Drylow leaned in toward the monitor. "Food Service Drone Zim? Your disguise is – rather impressive, actually."
"What?" The Earth-thing ceased its arm-flailing and tilted its head. "No, I'm not Zim! I stole his ship. I don't even really know how to fly it."
Drylow made a gagging noise. "Revolting Earth animal. I should kill you for daring to touch Irken property."
The Earth-thing went still and stared at the monitor. It leaned back and laced its fingers over its belly. The hand flailing and panicky chatter seemed to have passed. It said, "Why do you need to get rid of Zim? And why did you call him a 'food service drone'?"
Drylow sneered. "I'm not required to answer questions by inferior alien filth. Land the Voot cruiser and remove yourself, or I will shoot you down."
"I have a better idea." The Earth-thing held its fingers up. "Promise you won't kill me, and I'll tell you where Zim is, and how to get past his defences."
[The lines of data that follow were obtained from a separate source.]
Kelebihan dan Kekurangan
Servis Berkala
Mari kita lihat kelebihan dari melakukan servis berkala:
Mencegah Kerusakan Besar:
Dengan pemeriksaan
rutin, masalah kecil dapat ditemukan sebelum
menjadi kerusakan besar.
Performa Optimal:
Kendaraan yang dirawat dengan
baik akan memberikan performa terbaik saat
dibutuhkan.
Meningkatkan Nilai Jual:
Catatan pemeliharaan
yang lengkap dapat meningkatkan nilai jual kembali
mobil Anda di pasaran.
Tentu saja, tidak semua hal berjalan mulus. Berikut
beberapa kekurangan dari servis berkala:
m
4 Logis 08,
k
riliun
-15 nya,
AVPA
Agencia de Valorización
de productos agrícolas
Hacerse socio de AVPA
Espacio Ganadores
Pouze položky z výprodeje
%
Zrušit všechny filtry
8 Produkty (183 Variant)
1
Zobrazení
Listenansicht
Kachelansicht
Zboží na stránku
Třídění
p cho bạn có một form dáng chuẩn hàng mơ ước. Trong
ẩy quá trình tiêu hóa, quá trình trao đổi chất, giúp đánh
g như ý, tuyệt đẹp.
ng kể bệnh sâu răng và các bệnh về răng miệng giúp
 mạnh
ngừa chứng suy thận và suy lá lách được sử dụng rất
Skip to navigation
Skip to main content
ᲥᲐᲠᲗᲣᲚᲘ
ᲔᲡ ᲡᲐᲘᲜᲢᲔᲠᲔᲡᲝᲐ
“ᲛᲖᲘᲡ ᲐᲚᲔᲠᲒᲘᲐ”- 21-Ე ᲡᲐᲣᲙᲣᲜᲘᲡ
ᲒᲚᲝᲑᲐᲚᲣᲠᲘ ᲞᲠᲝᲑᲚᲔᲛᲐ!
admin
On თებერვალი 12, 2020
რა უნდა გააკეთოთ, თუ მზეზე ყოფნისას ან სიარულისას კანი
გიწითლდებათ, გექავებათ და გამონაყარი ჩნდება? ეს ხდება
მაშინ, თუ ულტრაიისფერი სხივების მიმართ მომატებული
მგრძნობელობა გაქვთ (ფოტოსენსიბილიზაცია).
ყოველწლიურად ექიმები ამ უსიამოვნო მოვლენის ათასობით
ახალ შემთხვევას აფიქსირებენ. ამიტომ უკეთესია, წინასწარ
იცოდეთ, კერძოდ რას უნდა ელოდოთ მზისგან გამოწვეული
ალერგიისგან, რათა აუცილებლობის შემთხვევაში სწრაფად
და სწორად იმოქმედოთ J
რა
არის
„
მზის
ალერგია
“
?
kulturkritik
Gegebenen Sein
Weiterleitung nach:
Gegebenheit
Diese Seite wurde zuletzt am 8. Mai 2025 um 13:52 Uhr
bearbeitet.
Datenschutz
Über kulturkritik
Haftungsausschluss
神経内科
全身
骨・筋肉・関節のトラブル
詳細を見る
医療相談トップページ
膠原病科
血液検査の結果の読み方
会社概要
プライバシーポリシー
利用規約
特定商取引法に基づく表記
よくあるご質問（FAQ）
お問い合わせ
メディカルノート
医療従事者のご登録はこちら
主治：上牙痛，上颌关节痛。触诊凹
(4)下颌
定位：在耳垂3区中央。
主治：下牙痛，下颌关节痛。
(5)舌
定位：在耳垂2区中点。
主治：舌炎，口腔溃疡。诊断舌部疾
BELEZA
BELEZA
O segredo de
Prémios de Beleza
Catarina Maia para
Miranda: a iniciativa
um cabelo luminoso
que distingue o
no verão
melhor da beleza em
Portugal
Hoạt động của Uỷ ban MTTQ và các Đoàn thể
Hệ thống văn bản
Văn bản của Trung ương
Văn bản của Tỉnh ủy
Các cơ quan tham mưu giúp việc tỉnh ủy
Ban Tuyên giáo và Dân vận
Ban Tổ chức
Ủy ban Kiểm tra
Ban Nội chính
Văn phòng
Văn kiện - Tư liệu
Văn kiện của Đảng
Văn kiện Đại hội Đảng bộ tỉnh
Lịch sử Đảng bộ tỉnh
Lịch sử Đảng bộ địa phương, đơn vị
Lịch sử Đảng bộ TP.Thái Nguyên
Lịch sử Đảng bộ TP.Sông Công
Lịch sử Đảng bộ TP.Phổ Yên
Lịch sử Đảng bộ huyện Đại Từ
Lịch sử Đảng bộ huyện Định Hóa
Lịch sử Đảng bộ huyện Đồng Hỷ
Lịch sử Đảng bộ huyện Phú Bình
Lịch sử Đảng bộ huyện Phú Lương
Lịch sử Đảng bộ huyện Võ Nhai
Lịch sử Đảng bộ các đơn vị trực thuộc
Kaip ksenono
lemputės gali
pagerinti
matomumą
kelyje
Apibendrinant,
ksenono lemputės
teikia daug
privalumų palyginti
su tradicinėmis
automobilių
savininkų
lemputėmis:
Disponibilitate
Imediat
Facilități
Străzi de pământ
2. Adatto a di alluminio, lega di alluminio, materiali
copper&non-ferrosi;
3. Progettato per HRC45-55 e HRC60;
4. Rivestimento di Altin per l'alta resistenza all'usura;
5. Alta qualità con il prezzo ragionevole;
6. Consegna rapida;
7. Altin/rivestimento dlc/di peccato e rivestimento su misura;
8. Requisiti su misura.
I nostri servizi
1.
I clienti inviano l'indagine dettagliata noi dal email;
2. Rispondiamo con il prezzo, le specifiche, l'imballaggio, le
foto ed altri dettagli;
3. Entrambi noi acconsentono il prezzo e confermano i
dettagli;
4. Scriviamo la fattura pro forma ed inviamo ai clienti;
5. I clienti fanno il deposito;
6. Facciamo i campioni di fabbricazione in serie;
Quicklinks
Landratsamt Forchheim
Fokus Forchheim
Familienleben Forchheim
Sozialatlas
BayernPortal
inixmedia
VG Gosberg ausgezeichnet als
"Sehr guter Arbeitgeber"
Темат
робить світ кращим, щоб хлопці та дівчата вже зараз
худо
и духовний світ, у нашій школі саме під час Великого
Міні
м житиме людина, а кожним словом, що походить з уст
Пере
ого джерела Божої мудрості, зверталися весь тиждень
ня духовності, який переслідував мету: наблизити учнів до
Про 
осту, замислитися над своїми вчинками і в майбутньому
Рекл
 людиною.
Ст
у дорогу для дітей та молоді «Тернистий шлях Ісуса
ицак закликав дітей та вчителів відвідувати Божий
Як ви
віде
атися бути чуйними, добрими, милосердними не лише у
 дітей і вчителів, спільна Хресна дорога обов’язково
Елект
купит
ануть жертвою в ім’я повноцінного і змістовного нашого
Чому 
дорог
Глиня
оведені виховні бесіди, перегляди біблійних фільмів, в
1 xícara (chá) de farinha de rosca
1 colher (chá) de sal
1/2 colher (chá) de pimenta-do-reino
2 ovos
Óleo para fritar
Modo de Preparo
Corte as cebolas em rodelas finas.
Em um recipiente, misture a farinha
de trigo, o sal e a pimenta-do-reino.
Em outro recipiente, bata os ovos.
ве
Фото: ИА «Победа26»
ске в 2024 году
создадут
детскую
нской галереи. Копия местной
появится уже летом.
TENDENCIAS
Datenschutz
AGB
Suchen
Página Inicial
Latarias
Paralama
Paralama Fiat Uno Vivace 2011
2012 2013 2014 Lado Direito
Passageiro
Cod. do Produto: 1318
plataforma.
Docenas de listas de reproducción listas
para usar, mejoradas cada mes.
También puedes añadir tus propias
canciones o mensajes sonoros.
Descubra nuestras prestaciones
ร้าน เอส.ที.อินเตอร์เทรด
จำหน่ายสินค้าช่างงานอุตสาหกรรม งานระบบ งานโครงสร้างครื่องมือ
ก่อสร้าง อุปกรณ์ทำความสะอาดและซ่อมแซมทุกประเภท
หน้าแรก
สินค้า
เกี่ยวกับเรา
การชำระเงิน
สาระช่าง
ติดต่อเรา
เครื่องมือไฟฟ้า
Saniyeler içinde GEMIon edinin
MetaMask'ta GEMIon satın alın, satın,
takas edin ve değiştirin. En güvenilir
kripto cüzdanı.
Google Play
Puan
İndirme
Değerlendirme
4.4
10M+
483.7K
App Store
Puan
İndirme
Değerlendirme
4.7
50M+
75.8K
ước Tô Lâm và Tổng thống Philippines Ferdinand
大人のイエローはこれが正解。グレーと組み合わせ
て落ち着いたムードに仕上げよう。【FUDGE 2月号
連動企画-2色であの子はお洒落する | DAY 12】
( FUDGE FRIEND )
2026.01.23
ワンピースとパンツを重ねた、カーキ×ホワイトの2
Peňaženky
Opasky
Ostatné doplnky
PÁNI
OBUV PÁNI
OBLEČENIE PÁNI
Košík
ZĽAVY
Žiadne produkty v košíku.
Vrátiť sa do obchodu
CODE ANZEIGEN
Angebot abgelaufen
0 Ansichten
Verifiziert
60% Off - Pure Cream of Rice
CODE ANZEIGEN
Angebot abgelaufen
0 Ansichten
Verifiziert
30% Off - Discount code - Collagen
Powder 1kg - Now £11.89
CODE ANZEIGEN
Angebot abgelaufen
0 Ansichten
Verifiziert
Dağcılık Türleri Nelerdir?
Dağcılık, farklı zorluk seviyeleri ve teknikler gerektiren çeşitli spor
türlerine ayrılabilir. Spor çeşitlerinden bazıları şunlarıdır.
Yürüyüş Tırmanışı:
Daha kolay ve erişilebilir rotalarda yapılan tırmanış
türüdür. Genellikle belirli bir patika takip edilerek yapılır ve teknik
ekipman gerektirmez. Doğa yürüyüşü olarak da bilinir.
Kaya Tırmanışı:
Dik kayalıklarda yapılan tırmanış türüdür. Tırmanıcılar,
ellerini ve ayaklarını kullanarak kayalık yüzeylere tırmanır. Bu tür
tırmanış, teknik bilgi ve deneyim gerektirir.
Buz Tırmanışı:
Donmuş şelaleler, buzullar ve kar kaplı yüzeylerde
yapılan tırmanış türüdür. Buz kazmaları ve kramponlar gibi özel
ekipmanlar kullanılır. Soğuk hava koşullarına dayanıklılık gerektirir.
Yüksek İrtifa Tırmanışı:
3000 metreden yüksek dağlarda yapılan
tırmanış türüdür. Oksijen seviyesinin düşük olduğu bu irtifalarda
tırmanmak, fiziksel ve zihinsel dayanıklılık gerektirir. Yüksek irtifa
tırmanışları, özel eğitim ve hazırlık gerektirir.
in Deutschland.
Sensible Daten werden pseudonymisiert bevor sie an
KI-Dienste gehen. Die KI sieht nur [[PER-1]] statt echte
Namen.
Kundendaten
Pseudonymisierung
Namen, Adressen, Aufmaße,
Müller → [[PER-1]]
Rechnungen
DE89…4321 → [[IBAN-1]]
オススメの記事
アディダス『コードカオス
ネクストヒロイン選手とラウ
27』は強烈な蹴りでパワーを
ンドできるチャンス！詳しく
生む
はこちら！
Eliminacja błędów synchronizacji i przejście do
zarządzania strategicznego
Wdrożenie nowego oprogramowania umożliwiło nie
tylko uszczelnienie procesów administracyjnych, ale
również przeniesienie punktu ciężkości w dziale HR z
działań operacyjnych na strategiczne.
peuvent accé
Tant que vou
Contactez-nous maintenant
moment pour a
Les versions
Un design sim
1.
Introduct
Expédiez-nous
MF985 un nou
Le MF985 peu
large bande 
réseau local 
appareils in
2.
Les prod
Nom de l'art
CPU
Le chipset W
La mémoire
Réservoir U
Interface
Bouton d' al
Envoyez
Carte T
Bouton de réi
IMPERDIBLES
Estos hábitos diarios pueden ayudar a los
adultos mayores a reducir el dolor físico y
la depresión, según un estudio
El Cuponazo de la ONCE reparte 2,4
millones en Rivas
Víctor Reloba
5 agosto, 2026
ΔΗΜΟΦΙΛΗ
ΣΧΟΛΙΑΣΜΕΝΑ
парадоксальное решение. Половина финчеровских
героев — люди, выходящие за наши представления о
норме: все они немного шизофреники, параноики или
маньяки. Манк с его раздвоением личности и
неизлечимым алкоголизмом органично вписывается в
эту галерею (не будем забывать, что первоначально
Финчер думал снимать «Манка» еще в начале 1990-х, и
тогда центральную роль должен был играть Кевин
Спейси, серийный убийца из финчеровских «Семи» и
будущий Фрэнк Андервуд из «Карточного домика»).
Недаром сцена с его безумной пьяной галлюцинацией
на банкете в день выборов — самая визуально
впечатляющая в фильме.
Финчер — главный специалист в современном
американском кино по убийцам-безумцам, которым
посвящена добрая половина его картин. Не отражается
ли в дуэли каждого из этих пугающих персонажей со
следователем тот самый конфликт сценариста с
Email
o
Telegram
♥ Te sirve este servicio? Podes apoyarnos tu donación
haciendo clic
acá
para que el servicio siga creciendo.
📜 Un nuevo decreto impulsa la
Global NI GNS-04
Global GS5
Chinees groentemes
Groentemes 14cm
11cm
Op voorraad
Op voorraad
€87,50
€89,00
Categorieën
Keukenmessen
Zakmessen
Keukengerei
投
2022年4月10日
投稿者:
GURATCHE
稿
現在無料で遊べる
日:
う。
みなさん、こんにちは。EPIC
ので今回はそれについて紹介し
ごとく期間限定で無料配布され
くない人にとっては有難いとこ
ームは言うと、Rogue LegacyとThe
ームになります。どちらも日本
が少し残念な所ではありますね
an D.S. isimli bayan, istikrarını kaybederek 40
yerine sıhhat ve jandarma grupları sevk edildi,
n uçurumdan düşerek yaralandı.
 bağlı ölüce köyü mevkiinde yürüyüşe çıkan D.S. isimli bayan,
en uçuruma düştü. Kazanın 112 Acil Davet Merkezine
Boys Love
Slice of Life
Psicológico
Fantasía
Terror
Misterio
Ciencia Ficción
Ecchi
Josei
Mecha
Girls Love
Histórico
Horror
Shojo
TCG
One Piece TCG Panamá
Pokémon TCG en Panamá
Drylow narrowed his eyes and folded his arms on the console. He was having trouble locating the rogue Irken and it would speed up the mission significantly to have whatever security information was stored in Zim's Voot, and apparently in the Earth-thing's head. Plus, he could take the sample of Choconium that the Earth-thing somehow had in its possession. The sooner he completed the mission, the sooner his Tallest ordered a 98 lazer cannon volley in his honour and declared Universal Elite Soldier Drylow Day.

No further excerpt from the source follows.